Obama’nın ev sahipliğinde, yine terörle mücadele zirvesi. Bu da kısıtlı sayıda devlet ve hükümet başkanlarının katıldığı, derinlemesine bir görüş alışverişinin yapılacağı bir çalışma olacak. Burada yapacağımız en temel vurgu da iyi terörist kötü terörist ayrımı olmaksızın, terörizmin her türlüsüne aynı kararlılıkla mücadele zaruretini dile getireceğiz. Bu bizim için son derece önemli.

Çünkü maalesef, DEAŞ’a karşı gösterilen tepki Türkiye’de son iki ayda bir çok sivil ve emniyet görevlisi saldırıları yürüten PKK’ya karşı gösterilmiyor olabiliyor. Bizim için terörün ne dini ne etnik kimliği olabilir. Teröre karşı bütün uluslararası toplumun aynı kararlılıkla mücadele etmesini dile getireceğim.
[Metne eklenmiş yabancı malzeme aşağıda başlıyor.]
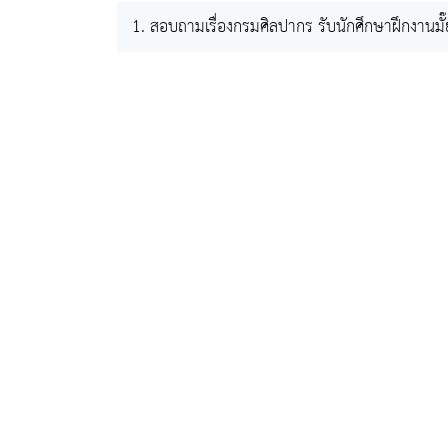
1. สอบถามเรื่องกรมศิลปากร รับนักศึกษาฝึกงานมั๊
30 Eylül’de BM Zirvesi’ne hitap edeceğim. Mülteciler konusu, Filisin konusu, Kudüs’te yaşanan gelişmeler üzerine, ülkemizin perspektifini dile getireceğim.”

Sığınmacılar sorunu

“Şu ana kadar dünya liderlerine, ABD başkanına Avrupa Konseyi başkanına, Avrupa Komisyonu başkanına, ilgili bütün devletin liderlerine bu mektup gönderildi şu an itibariyle. Burada da 14-15 Ekim’de gerçekleşecek olan göç zirvesi öncesinde bir çok ülkeyle istişare yapma imkanı bulacağız. Burada mülteciler sorunu söz verdiğim şekilde BM gündemine getireceğim. Çok sayıda ikili görüşme gerçekleştireceğiz. yine türkiye’yi yakından ilgilendiren iki ekonomik toplantıya katılacağım. Ayrıca bayram olması vatandaşlarımla bir araya geleceğim.  Bir kez daha bütün vatandaşlarımızın bayramını tebrik ediyorum.”
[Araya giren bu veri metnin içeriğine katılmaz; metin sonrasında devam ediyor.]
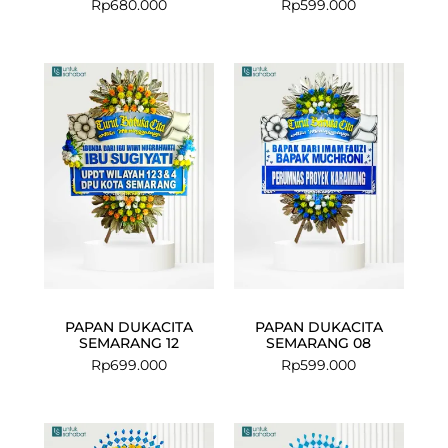
Rp
680.000
Rp
599.000
PAPAN DUKACITA
PAPAN DUKACITA
SEMARANG 12
SEMARANG 08
Rp
699.000
Rp
599.000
Hac’da yaşanan olay ve ihmal

“Sayın Suudi Arabistan Kralı ve Prensi’ne taziyelerimizi ifade eden bir iki mesaj gönderildi. Şu anda öncelikli konumuz bir an önce bu yaraların sarılması ve vefat edenlerin kimliklerinin tespiti.

Ancak tabi bu konuların basiretle dirayetle soğuk kanlılıkla ele alınması lazım. Akademik hayattayken, Hac organizasyonu nasıl daha iyi hale getirilebilir diye bir toplantı ve hacı birlikte yapmıştık. Bazı teklifleri o zaman da gündeme getirmiştik.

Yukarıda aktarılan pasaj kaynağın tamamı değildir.